ABOUT THIS EXERCISE> Repeat the whole listing, keeping each line as it is.

***** TASK INPUT

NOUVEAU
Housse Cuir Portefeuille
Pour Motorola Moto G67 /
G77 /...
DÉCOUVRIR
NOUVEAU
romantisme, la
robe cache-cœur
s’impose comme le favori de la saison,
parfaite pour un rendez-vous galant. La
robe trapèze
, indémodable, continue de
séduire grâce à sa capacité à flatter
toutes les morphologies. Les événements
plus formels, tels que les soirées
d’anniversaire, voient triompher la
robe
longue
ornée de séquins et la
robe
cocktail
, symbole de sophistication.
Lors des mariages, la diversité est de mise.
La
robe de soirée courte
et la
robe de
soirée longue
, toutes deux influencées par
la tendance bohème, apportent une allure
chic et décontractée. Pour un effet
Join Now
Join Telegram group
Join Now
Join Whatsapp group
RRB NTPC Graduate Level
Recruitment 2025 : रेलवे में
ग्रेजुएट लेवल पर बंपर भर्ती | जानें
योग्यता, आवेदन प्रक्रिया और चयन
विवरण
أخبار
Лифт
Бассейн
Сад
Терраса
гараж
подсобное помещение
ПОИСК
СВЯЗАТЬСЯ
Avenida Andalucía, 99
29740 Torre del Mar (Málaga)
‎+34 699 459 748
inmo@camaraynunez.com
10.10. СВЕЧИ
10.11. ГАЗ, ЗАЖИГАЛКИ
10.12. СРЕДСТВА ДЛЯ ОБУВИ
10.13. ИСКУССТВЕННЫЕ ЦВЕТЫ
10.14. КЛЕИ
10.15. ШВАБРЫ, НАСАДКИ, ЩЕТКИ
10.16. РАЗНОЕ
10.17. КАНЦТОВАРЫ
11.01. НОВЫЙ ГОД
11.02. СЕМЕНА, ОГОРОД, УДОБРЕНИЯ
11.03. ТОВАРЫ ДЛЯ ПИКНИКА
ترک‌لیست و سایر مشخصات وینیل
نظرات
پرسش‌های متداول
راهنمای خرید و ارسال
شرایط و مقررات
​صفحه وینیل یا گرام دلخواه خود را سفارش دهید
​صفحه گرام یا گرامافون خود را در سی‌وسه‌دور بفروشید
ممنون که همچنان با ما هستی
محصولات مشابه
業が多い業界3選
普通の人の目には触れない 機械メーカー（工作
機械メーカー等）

**********

SOLVED EXERCISE>
NOUVEAU
Housse Cuir Portefeuille
Pour Motorola Moto G67 /
G77 /...
DÉCOUVRIR
NOUVEAU
romantisme, la
robe cache-cœur
s’impose comme le favori de la saison,
parfaite pour un rendez-vous galant. La
robe trapèze
, indémodable, continue de
séduire grâce à sa capacité à flatter
toutes les morphologies. Les événements
plus formels, tels que les soirées
d’anniversaire, voient triompher la
robe
longue
ornée de séquins et la
robe
cocktail
, symbole de sophistication.
Lors des mariages, la diversité est de mise.
La
robe de soirée courte
et la
robe de
soirée longue
, toutes deux influencées par
la tendance bohème, apportent une allure
chic et décontractée. Pour un effet
Join Now
Join Telegram group
Join Now
Join Whatsapp group
RRB NTPC Graduate Level
Recruitment 2025 : रेलवे में
ग्रेजुएट लेवल पर बंपर भर्ती | जानें
योग्यता, आवेदन प्रक्रिया और चयन
विवरण
أخبار
Лифт
Бассейн
Сад
Терраса
гараж
подсобное помещение
ПОИСК
СВЯЗАТЬСЯ
Avenida Andalucía, 99
29740 Torre del Mar (Málaga)
‎+34 699 459 748
inmo@camaraynunez.com
10.10. СВЕЧИ
10.11. ГАЗ, ЗАЖИГАЛКИ
10.12. СРЕДСТВА ДЛЯ ОБУВИ
10.13. ИСКУССТВЕННЫЕ ЦВЕТЫ
10.14. КЛЕИ
10.15. ШВАБРЫ, НАСАДКИ, ЩЕТКИ
10.16. РАЗНОЕ
10.17. КАНЦТОВАРЫ
11.01. НОВЫЙ ГОД
11.02. СЕМЕНА, ОГОРОД, УДОБРЕНИЯ
11.03. ТОВАРЫ ДЛЯ ПИКНИКА
ترک‌لیست و سایر مشخصات وینیل
نظرات
پرسش‌های متداول
راهنمای خرید و ارسال
شرایط و مقررات
​صفحه وینیل یا گرام دلخواه خود را سفارش دهید
​صفحه گرام یا گرامافون خود را در سی‌وسه‌دور بفروشید
ممنون که همچنان با ما هستی
محصولات مشابه
業が多い業界3選
普通の人の目には触れない 機械メーカー（工作
機械メーカー等）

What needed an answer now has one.